To estimate the channel width–normalized contact resistance (R_CW), we calculate the channel width–normalized total resistance [RW = (V_DS/I_D)·W] of the TFT with the smallest channel length (L = 200 nm; W = 80 μm), for which a drain current (I_D) of 1.7 μA was measured at a drain-source voltage (V_DS) of −0.1 V and a gate-source voltage (V_GS) of −2 V, obtaining a value (RW) of 500 ohm·cm. This value represents the sum of the contact resistance (R_CW) and the channel resistance and thus an upper limit of the contact resistance. (For the channel lengths considered here, the channel resistance is insignificant compared to the contact resistance.) The contact resistance of the DPh-DNTT TFTs fabricated by electron-beam lithography reported here is thus smaller than the contact resistance reported in about 80% of all previous publications in which the contact resistance of organic TFTs has been reported (7, 45). It is, however, larger by about an order of magnitude than the contact resistance reported previously for DPh-DNTT TFTs fabricated by stencil lithography (7, 8, 42). The larger contact resistance of the TFTs fabricated by electron-beam lithography is possibly the result of contamination of the contact surfaces during the liftoff process that follows the electron-beam lithography process, and/or due to the relatively sharp edges of the contacts when these are patterned by electron-beam lithography, rather than stencil lithography (46). Figure 1 shows that the larger contact resistance negates most of the benefits of the small channel length and gate overlaps on the expected transit frequency of the TFTs, which implies that future work must focus on reducing the contact resistance, ideally below 10 ohm·cm (9).

Low-voltage TFT operation

Figure 5 shows the measured transfer and output characteristics of a p-channel DPh-DNTT TFT with a channel length of 600 nm and gate-to-contact overlaps of 400 nm fabricated on a flexible PEN substrate when measured with maximum gate-source and drain-source voltages of −1 V. The transfer characteristics indicate a turn-on voltage of 0.0 V, a subthreshold swing of 70 mV/decade, and an on/off current ratio of 3 × 10⁸; this is the largest on/off current ratio reported to date for organic TFTs over a gate-source voltage range from 0 to ±1 V or less (47).

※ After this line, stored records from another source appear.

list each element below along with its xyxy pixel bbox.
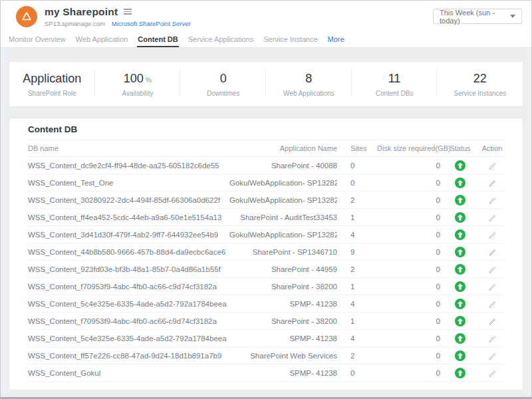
status-up-icon[interactable]	[455, 160, 466, 171]
table-row: WSS_Content_923fd03e-bf3b-48a1-85b7-0a4d…	[28, 261, 504, 278]
table-row: WSS_Content_30280922-2dc4-494f-85df-6630…	[28, 192, 504, 209]
tab-service-applications[interactable]: Service Applications	[188, 32, 254, 47]
db-name-cell: WSS_Content_Gokul	[28, 364, 229, 382]
stat-value: 22	[437, 72, 523, 86]
disk-size-cell: 0	[377, 192, 440, 209]
disk-size-cell: 0	[377, 226, 440, 243]
status-up-icon[interactable]	[455, 247, 466, 257]
tab-service-instance[interactable]: Service Instance	[263, 32, 318, 47]
status-cell	[440, 364, 480, 382]
application-name-cell: SharePoint - 44959	[229, 261, 337, 278]
application-name-cell: SharePoint - 38200	[229, 313, 337, 330]
stat-downtimes: 0Downtimes	[180, 71, 266, 98]
sites-cell: 2	[337, 261, 377, 278]
monitor-host: SP13.spmanage.com	[45, 20, 105, 27]
sites-cell: 1	[337, 313, 377, 330]
column-header-db-name: DB name	[28, 140, 229, 157]
sites-cell: 1	[337, 278, 377, 295]
action-cell	[480, 347, 504, 364]
sites-cell: 4	[337, 226, 377, 243]
edit-pencil-icon[interactable]	[488, 196, 497, 204]
content-area: ApplicationSharePoint Role100%Availabili…	[1, 48, 531, 397]
disk-size-cell: 0	[377, 313, 440, 330]
disk-size-cell: 0	[377, 295, 440, 313]
application-name-cell: GokulWebApplication- SP1328261	[229, 192, 337, 209]
status-cell	[440, 243, 480, 261]
stat-service-instances: 22Service Instances	[437, 71, 523, 98]
monitor-title-block: my Sharepoint SP13.spmanage.com Microsof…	[45, 6, 191, 27]
application-name-cell: SharePoint - SP1346710	[229, 243, 337, 261]
application-name-cell: GokulWebApplication- SP1328261	[229, 226, 337, 243]
edit-pencil-icon[interactable]	[488, 351, 497, 360]
table-row: WSS_Content_ff4ea452-5cdc-44eb-a9a6-50e1…	[28, 209, 504, 226]
header: my Sharepoint SP13.spmanage.com Microsof…	[1, 1, 531, 32]
status-up-icon[interactable]	[455, 195, 466, 205]
stat-label: Content DBs	[352, 90, 438, 97]
db-name-cell: WSS_Content_5c4e325e-6335-4ade-a5d2-792a…	[28, 295, 229, 313]
tab-content-db[interactable]: Content DB	[137, 32, 179, 47]
status-cell	[440, 295, 480, 313]
edit-pencil-icon[interactable]	[488, 334, 497, 342]
edit-pencil-icon[interactable]	[488, 230, 497, 239]
sites-cell: 0	[337, 174, 377, 192]
stat-web-applications: 8Web Applications	[266, 71, 352, 98]
status-up-icon[interactable]	[455, 212, 466, 223]
edit-pencil-icon[interactable]	[488, 368, 497, 377]
stat-unit: %	[146, 76, 152, 84]
disk-size-cell: 0	[377, 174, 440, 192]
status-up-icon[interactable]	[455, 333, 466, 344]
status-cell	[440, 313, 480, 330]
sites-cell: 9	[337, 243, 377, 261]
application-name-cell: SharePoint - 38200	[229, 278, 337, 295]
db-name-cell: WSS_Content_Test_One	[28, 174, 229, 192]
status-cell	[440, 174, 480, 192]
stat-label: SharePoint Role	[9, 90, 95, 97]
action-cell	[480, 174, 504, 192]
status-cell	[440, 347, 480, 364]
status-up-icon[interactable]	[455, 178, 466, 188]
column-header-disk-size-required-gb: Disk size required(GB)	[377, 140, 440, 157]
tab-monitor-overview[interactable]: Monitor Overview	[8, 32, 66, 47]
edit-pencil-icon[interactable]	[488, 213, 497, 221]
time-period-select[interactable]: This Week (sun - today)	[433, 9, 522, 24]
sites-cell: 1	[337, 209, 377, 226]
sites-cell: 0	[337, 157, 377, 174]
status-cell	[440, 330, 480, 347]
status-cell	[440, 157, 480, 174]
edit-pencil-icon[interactable]	[488, 161, 497, 170]
application-name-cell: SPMP- 41238	[229, 330, 337, 347]
db-name-cell: WSS_Content_ff57e226-cc88-47ad-9d24-18d1…	[28, 347, 229, 364]
edit-pencil-icon[interactable]	[488, 178, 497, 187]
status-up-icon[interactable]	[455, 299, 466, 309]
edit-pencil-icon[interactable]	[488, 282, 497, 291]
monitor-logo	[16, 6, 37, 27]
db-name-cell: WSS_Content_923fd03e-bf3b-48a1-85b7-0a4d…	[28, 261, 229, 278]
content-db-table: DB nameApplication NameSitesDisk size re…	[28, 140, 504, 382]
tab-more[interactable]: More	[327, 32, 345, 47]
status-cell	[440, 278, 480, 295]
edit-pencil-icon[interactable]	[488, 317, 497, 325]
edit-pencil-icon[interactable]	[488, 299, 497, 308]
tab-web-application[interactable]: Web Application	[75, 32, 129, 47]
edit-pencil-icon[interactable]	[488, 265, 497, 273]
application-name-cell: GokulWebApplication- SP1328261	[229, 174, 337, 192]
menu-icon[interactable]	[124, 7, 132, 16]
status-up-icon[interactable]	[455, 368, 466, 378]
db-name-cell: WSS_Content_f70953f9-4abc-4fb0-ac66-c9d7…	[28, 278, 229, 295]
disk-size-cell: 0	[377, 261, 440, 278]
monitor-type-link[interactable]: Microsoft SharePoint Server	[112, 20, 191, 27]
edit-pencil-icon[interactable]	[488, 247, 497, 256]
db-name-cell: WSS_Content_5c4e325e-6335-4ade-a5d2-792a…	[28, 330, 229, 347]
action-cell	[480, 364, 504, 382]
action-cell	[480, 261, 504, 278]
chevron-down-icon	[510, 15, 515, 18]
status-up-icon[interactable]	[455, 229, 466, 240]
status-up-icon[interactable]	[455, 350, 466, 361]
stat-sharepoint-role: ApplicationSharePoint Role	[9, 71, 95, 98]
stat-label: Availability	[95, 90, 181, 97]
status-up-icon[interactable]	[455, 264, 466, 275]
status-up-icon[interactable]	[455, 281, 466, 292]
status-up-icon[interactable]	[455, 316, 466, 327]
disk-size-cell: 0	[377, 157, 440, 174]
table-row: WSS_Content_5c4e325e-6335-4ade-a5d2-792a…	[28, 295, 504, 313]
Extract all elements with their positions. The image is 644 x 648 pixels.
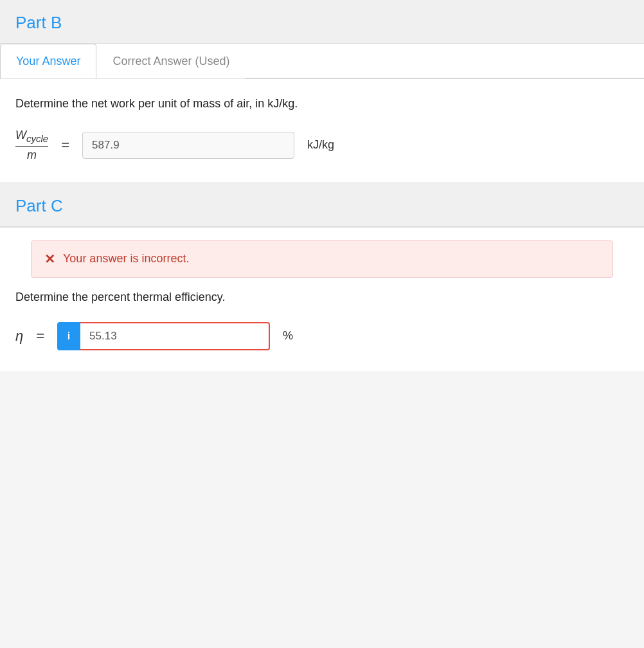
eta-symbol: η	[15, 328, 23, 345]
part-b-tabs-container: Your Answer Correct Answer (Used)	[0, 44, 644, 79]
part-b-title: Part B	[15, 13, 62, 32]
part-b-question: Determine the net work per unit of mass …	[15, 97, 629, 111]
part-c-question: Determine the percent thermal efficiency…	[15, 291, 629, 304]
incorrect-icon: ✕	[44, 251, 55, 267]
part-c-section: ✕ Your answer is incorrect. Determine th…	[0, 228, 644, 371]
tab-correct-answer[interactable]: Correct Answer (Used)	[96, 44, 246, 78]
part-b-formula-row: Wcycle m = kJ/kg	[15, 129, 629, 162]
part-b-content: Determine the net work per unit of mass …	[0, 79, 644, 183]
fraction-denominator: m	[27, 148, 37, 162]
part-b-answer-input[interactable]	[82, 132, 294, 159]
part-c-answer-input[interactable]	[80, 322, 270, 350]
part-c-equals: =	[36, 328, 44, 345]
incorrect-banner: ✕ Your answer is incorrect.	[31, 240, 613, 278]
part-b-header: Part B	[0, 0, 644, 44]
part-c-inner: Determine the percent thermal efficiency…	[0, 278, 644, 371]
input-with-info-wrapper: i	[57, 322, 270, 350]
fraction-numerator-sub: cycle	[26, 133, 48, 144]
part-b-unit: kJ/kg	[307, 138, 334, 152]
part-b-equals: =	[61, 137, 69, 154]
tabs-row: Your Answer Correct Answer (Used)	[0, 44, 644, 78]
part-c-formula-row: η = i %	[15, 322, 629, 350]
fraction-numerator: Wcycle	[15, 129, 48, 144]
part-c-title: Part C	[15, 196, 63, 215]
part-c-header: Part C	[0, 183, 644, 227]
fraction-bar	[15, 146, 48, 147]
part-c-unit: %	[283, 329, 293, 343]
info-button[interactable]: i	[57, 322, 80, 350]
formula-fraction: Wcycle m	[15, 129, 48, 162]
tab-your-answer[interactable]: Your Answer	[0, 44, 96, 78]
incorrect-message: Your answer is incorrect.	[63, 252, 189, 266]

Fig. 5. Low-voltage TFT operation.

Current-voltage characteristics of a p-channel DPh-DNTT TFT with a channel length of 600 nm, gate-to-contact overlaps of 400 nm, and a channel width of 80 μm fabricated on a flexible PEN substrate when operated with maximum gate-source and drain-source voltages of −1 V. The transfer characteristics indicate an on/off current ratio of 3 × 10⁸ and a subthreshold swing of 70 mV/decade.

Inverters and dynamic performance

To evaluate the dynamic performance of the submicrometer channel-length TFTs, we fabricated unipolar inverters designed in a biased-load circuit topology (48). These inverters are based on two p-channel DPh-DNTT TFTs with channel lengths of 200 nm and gate-to-contact overlaps of 100 nm and were fabricated on a glass substrate by electron-beam lithography. Figure 6 shows the circuit schematic and the measured static and dynamic characteristics of such an inverter, as well as the transfer characteristics of an individual TFT with these device dimensions (L = 200 nm, L_ov = 100 nm). The TFT characteristics indicate an on/off current ratio of 4 × 10⁷, a subthreshold swing of 70 mV/decade, a turn-on voltage of −0.1 V, a channel width–normalized transconductance of 0.2 S/m, and an effective charge-carrier mobility (μ_eff) of 0.1 cm²/Vs. From the inverter’s static transfer curve, a small-signal gain of 2.7 is extracted.

Fig. 6. Inverters and dynamic performance.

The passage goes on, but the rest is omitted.